[Stored dataset items]
....

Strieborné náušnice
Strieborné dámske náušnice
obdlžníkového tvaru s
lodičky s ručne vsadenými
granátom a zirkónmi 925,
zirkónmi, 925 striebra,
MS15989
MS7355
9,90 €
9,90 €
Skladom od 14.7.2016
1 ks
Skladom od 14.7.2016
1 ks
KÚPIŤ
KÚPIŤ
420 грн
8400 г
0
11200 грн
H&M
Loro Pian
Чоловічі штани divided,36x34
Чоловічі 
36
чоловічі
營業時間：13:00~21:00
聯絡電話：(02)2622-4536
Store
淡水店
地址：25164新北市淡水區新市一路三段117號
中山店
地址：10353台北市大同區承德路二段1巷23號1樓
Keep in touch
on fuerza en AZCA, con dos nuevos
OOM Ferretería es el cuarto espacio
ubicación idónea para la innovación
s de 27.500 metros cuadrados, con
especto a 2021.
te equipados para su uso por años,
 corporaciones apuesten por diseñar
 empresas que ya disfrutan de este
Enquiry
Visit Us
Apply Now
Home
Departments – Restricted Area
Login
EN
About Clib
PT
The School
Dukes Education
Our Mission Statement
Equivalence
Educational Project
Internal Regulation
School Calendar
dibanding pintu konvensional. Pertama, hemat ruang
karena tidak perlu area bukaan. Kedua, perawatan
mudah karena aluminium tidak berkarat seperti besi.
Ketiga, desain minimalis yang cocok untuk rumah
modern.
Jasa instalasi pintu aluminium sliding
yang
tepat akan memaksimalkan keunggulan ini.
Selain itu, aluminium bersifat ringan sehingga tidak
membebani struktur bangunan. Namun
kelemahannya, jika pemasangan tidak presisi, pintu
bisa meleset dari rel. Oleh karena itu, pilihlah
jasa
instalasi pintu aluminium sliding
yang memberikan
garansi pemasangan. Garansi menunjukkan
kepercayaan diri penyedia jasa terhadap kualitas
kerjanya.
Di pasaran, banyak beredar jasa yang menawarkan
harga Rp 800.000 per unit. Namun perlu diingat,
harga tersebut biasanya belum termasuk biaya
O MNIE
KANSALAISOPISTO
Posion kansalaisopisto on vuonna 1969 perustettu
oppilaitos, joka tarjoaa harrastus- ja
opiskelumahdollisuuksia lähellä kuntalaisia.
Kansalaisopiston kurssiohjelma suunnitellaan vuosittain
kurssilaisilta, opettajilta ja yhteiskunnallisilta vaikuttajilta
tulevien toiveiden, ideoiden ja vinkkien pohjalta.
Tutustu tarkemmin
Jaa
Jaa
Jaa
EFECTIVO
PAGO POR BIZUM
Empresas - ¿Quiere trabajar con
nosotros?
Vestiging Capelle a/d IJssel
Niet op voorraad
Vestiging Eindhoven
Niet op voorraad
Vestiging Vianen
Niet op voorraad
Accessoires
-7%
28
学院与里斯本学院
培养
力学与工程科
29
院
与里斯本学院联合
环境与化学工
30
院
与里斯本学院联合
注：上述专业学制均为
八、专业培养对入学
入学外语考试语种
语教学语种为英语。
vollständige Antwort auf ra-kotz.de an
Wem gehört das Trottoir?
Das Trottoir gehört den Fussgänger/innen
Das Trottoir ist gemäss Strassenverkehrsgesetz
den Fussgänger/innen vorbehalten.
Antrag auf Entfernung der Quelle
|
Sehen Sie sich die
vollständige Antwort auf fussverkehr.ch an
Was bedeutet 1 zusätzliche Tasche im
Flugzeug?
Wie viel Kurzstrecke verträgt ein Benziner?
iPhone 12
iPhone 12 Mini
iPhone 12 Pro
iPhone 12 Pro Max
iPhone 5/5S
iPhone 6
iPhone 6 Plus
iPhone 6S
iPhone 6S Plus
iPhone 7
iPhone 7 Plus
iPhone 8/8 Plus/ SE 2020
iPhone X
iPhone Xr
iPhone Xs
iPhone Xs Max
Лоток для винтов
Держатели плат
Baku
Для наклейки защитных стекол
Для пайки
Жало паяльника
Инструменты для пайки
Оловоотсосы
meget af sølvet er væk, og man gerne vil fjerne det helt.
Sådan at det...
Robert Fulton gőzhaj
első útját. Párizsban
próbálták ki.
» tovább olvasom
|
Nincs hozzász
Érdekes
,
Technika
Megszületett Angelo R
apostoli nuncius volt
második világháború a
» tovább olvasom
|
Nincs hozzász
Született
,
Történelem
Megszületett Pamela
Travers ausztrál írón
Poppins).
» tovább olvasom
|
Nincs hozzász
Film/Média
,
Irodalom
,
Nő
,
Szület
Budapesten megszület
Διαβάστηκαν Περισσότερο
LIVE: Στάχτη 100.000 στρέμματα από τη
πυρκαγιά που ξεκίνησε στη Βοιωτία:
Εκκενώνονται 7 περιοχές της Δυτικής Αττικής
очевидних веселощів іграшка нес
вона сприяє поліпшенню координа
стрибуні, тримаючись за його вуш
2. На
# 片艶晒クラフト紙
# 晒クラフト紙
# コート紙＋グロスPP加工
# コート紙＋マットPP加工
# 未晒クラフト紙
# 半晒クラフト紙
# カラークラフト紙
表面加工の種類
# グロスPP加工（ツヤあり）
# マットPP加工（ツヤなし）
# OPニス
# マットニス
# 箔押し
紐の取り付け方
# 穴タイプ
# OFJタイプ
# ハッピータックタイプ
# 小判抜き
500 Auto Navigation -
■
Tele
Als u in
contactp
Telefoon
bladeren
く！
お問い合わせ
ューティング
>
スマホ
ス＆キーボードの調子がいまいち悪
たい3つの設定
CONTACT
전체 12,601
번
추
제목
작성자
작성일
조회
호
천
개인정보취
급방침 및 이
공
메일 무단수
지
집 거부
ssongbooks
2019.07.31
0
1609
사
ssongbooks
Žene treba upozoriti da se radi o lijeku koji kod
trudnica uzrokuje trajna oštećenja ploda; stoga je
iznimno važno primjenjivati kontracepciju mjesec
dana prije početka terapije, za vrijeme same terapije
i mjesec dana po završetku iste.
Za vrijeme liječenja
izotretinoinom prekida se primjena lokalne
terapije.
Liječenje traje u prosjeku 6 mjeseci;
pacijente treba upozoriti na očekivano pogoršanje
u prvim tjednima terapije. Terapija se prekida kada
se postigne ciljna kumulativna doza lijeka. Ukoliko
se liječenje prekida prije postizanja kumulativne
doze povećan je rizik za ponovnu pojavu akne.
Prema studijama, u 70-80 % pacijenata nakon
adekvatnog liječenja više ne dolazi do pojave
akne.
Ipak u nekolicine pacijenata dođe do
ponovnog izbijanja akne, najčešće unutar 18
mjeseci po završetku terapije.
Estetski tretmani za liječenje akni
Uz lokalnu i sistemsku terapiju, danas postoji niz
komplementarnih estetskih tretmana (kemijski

....

## Exercise goal
Please output exactly the lines between the one holding "Sehen Sie sich die" and the one holding "meget af sølvet" in the records above, inclusive, and nothing more.

## Answer space
Sehen Sie sich die
vollständige Antwort auf fussverkehr.ch an
Was bedeutet 1 zusätzliche Tasche im
Flugzeug?
Wie viel Kurzstrecke verträgt ein Benziner?
iPhone 12
iPhone 12 Mini
iPhone 12 Pro
iPhone 12 Pro Max
iPhone 5/5S
iPhone 6
iPhone 6 Plus
iPhone 6S
iPhone 6S Plus
iPhone 7
iPhone 7 Plus
iPhone 8/8 Plus/ SE 2020
iPhone X
iPhone Xr
iPhone Xs
iPhone Xs Max
Лоток для винтов
Держатели плат
Baku
Для наклейки защитных стекол
Для пайки
Жало паяльника
Инструменты для пайки
Оловоотсосы
meget af sølvet er væk, og man gerne vil fjerne det helt.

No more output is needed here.